En mi infancia el champú se compraba en rombos y era de huevo. Se guardaba en un tarro grande de vidrio que se abría cada vez que alguien lo pedía en la droguería, en general una vez a la semana. Para la colonia se traía el frasquito y con un embudo se te rellenaba. No había gel, sino pastillas de jabón.
La harina se vendía en cuartos, medios o kilos si era para pestiños y se envolvía en papel estraza. El pan se compraba en la panadería y era todo de masa madre. A las papeleras del colegio no acudían las gaviotas porque no había nada que llevarse. La gente no hacía la compra del mes, ni la de la semana, se compraba para dos, tres días y los que ganaban menos para el mismo día. Todos los padres trabajaban y la mayoría de las madres eran amas de casa. El sueldo llegaba justito o no llegaba y había que pedir fiado en el ultramarinos, en eso estos tiempos se le parecen, pero el supermercado cobra al contado y están empleados los dos miembros de la pareja
Los precios de las hortalizas, las legumbres, el pan, la carne y el pescado no paran de subir.

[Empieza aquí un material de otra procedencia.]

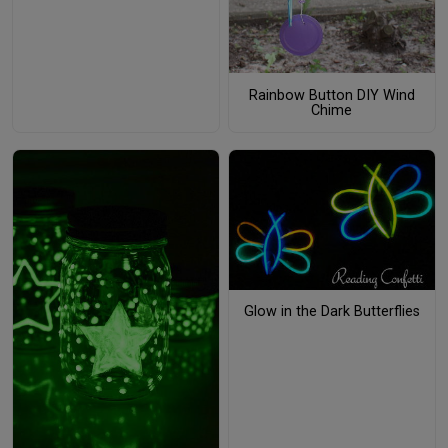
Rainbow Button DIY Wind
Chime
Glow in the Dark Butterflies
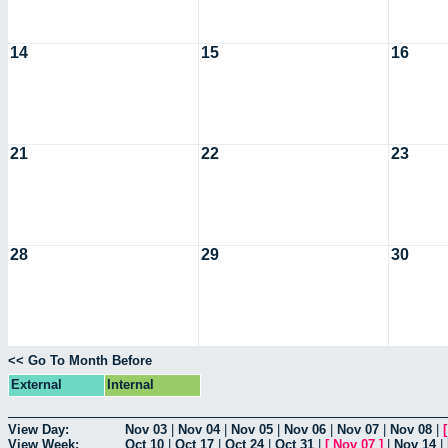
14
15
16
21
22
23
28
29
30
<< Go To Month Before
External
Internal
View Day:
Nov 03
|
Nov 04
|
Nov 05
|
Nov 06
|
Nov 07
|
Nov 08
|
View Week:
Oct 10
|
Oct 17
|
Oct 24
|
Oct 31
|
[
Nov 07
]
|
Nov 14
|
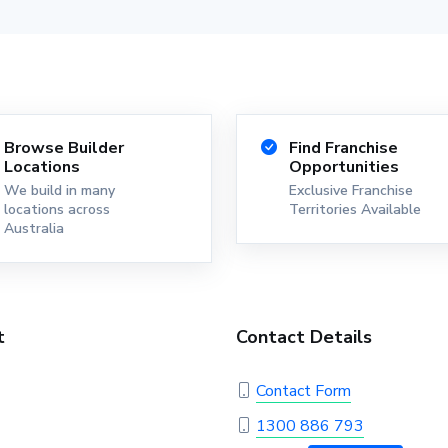
Browse Builder
Find Franchise
Locations
Opportunities
We build in many
Exclusive Franchise
locations across
Territories Available
Australia
t
Contact Details
Contact Form
1300 886 793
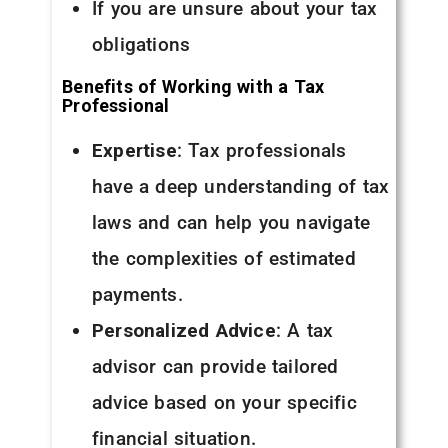
If you are unsure about your tax
obligations
Benefits of Working with a Tax
Professional
Expertise
: Tax professionals
have a deep understanding of tax
laws and can help you navigate
the complexities of estimated
payments.
Personalized Advice
: A tax
advisor can provide tailored
advice based on your specific
financial situation.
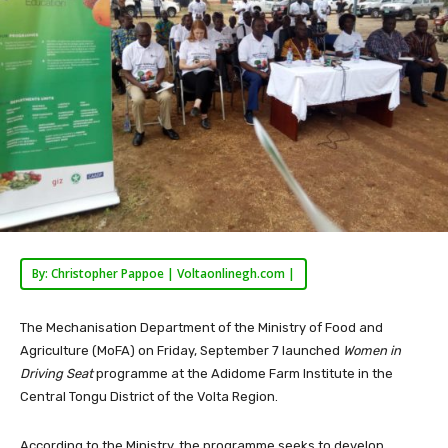
By: Christopher Pappoe | Voltaonlinegh.com |
The Mechanisation Department of the Ministry of Food and
Agriculture (MoFA) on Friday, September 7 launched
Women in
Driving Seat
programme at the Adidome Farm Institute in the
Central Tongu District of the Volta Region.
According to the Ministry, the programme seeks to develop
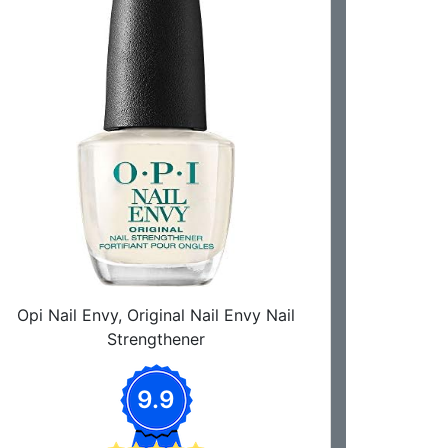
Opi Nail Envy, Original Nail Envy Nail
Strengthener
9.9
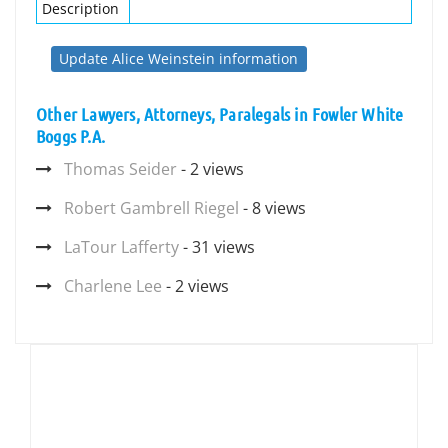
Description
Update Alice Weinstein information
Other Lawyers, Attorneys, Paralegals in Fowler White
Boggs P.A.
Thomas Seider
- 2 views
Robert Gambrell Riegel
- 8 views
LaTour Lafferty
- 31 views
Charlene Lee
- 2 views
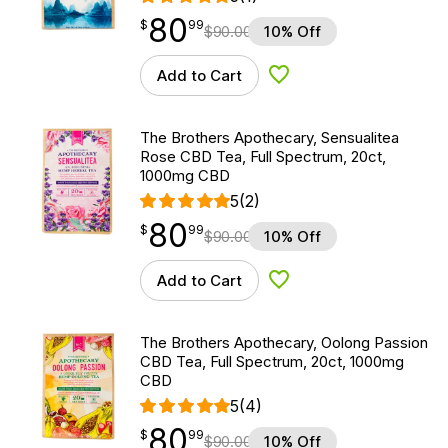
80
$
point
80.99
$
99
$
90.00
10% Off
Add to Cart
Add to Wishlist
The Brothers Apothecary, Sensualitea
Rose CBD Tea, Full Spectrum, 20ct,
1000mg CBD
5
(2)
80
$
point
80.99
$
99
$
90.00
10% Off
Add to Cart
Add to Wishlist
The Brothers Apothecary, Oolong Passion
CBD Tea, Full Spectrum, 20ct, 1000mg
CBD
5
(4)
80
$
point
80.99
$
99
$
90.00
10% Off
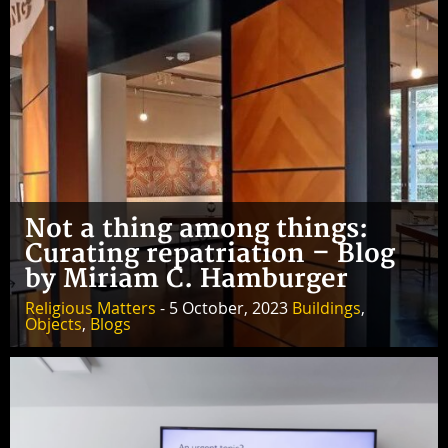
Not a thing among things:
Curating repatriation – Blog
by Miriam C. Hamburger
Religious Matters
- 5 October, 2023
Buildings
,
Objects
,
Blogs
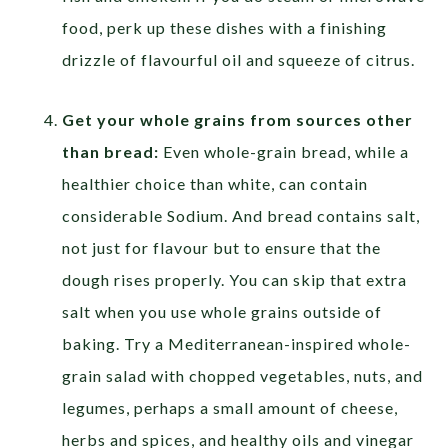
food, perk up these dishes with a finishing
drizzle of flavourful oil and squeeze of citrus.
Get your whole grains from sources other
than bread:
Even whole-grain bread, while a
healthier choice than white, can contain
considerable Sodium. And bread contains salt,
not just for flavour but to ensure that the
dough rises properly. You can skip that extra
salt when you use whole grains outside of
baking. Try a Mediterranean-inspired whole-
grain salad with chopped vegetables, nuts, and
legumes, perhaps a small amount of cheese,
herbs and spices, and healthy oils and vinegar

Cuando se desinfló la burbuja inmobiliaria, los inversores invirtieron en alimentos, mala noticia querer enriquecerse con las cosas de comer y no con el caviar precisamente.
La sequía es un problema grave a nivel mundial, lo que repercute en todos los precios. En Argentina están desesperados y los cultivos de soja, principal alimento del ganado han sufrido un descenso notable. Eso quiere decir que la carne va a subir aún más.
En la tele no paran de poner series distópicas de un futuro cercano donde todo está seco, arrasado y la esterilidad se ha generalizado. Dan más miedo aún que los telediarios y siento por ellas una profunda animadversión, no entiendo a los que las ven, más sí pretenden ser premonitorias.
Fíjate si serán terribles que producen nostalgia de los sesenta y setenta, con su baby boom, sus casas de vecinos y esa mesa redonda con todos comiendo unas papas con chocos, que llevaban sobre todo papas.